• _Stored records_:
****************

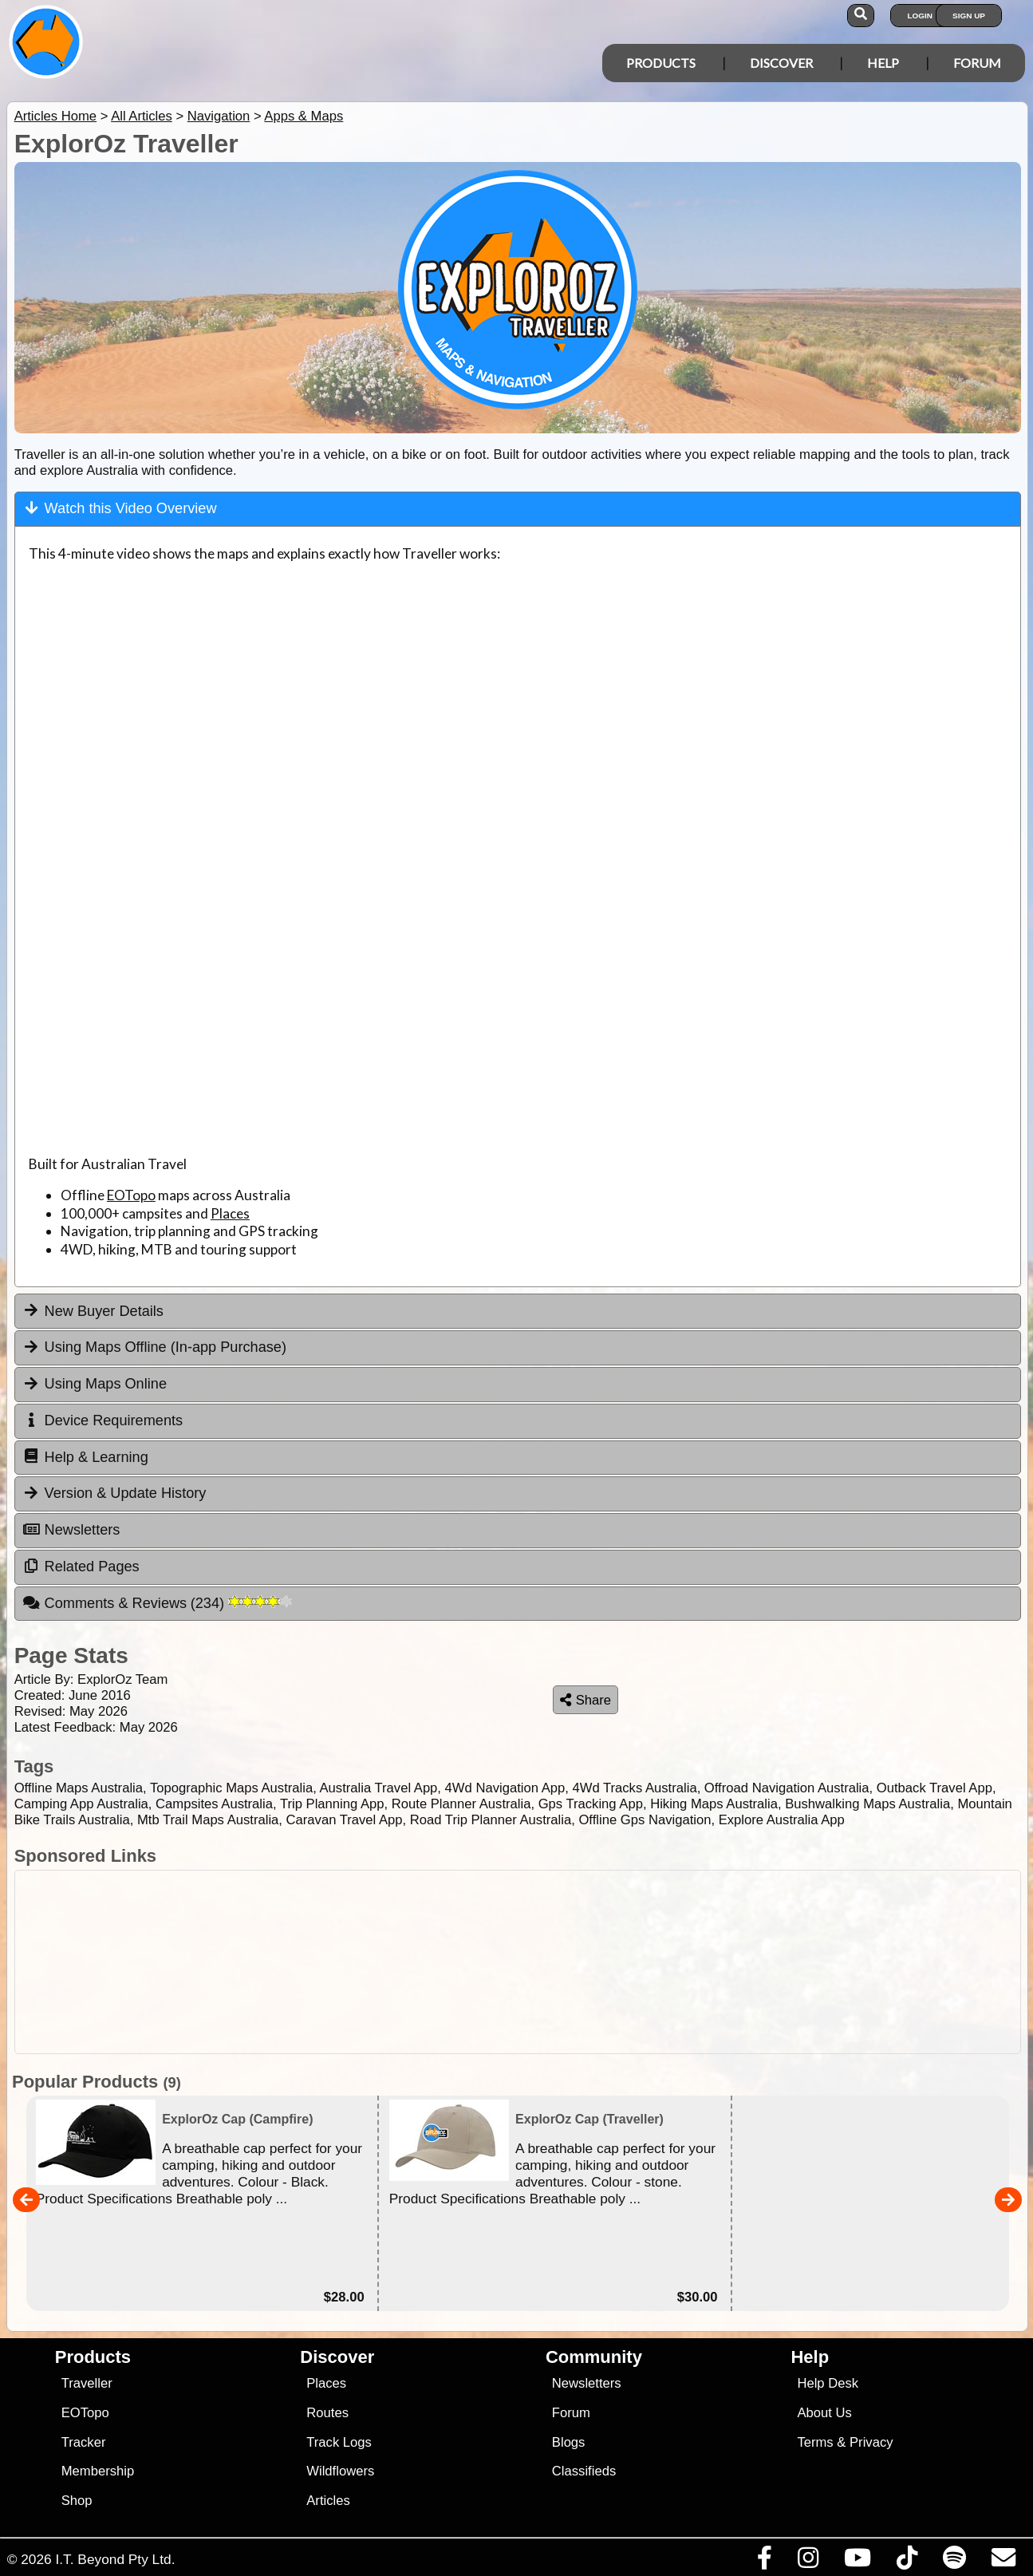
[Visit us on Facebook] (764, 2562)
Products (661, 62)
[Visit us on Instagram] (807, 2562)
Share (585, 1700)
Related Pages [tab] (81, 1566)
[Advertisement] (525, 1962)
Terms (815, 2442)
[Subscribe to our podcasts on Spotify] (954, 2562)
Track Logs (339, 2442)
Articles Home (55, 116)
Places (230, 1213)
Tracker (83, 2442)
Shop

****************

Find the word "Visit" in the entries. Copy each line that holds it.

[Visit us on Facebook] (764, 2562)
[Visit us on Instagram] (807, 2562)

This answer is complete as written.